Content starts
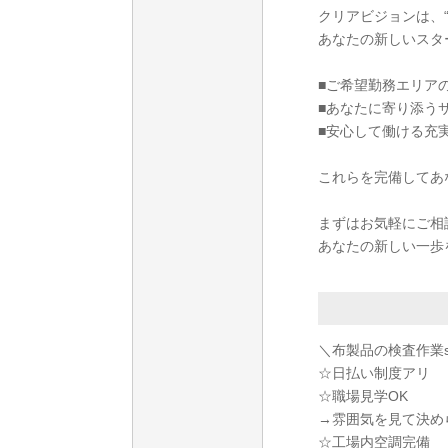
クリアビジョンは、“
あなたの新しいスタ
■ご希望勤務エリア
■あなたに寄り添う
■安心して働ける充
これらを完備してあ
まずはお気軽にご相
あなたの新しい一歩
＼布製品の検査作業st
☆日払い制度アリ
☆職場見学OK
→雰囲気を見て決め
☆工場内空調完備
Content ends
- What is being asked:
A precise repetition of every entry, free of pictures, is the expected answer.

- Response to this exercise:
クリアビジョンは、“
あなたの新しいスタ
■ご希望勤務エリア
■あなたに寄り添う
■安心して働ける充
これらを完備してあ
まずはお気軽にご相
あなたの新しい一歩
＼布製品の検査作業st
☆日払い制度アリ
☆職場見学OK
→雰囲気を見て決め
☆工場内空調完備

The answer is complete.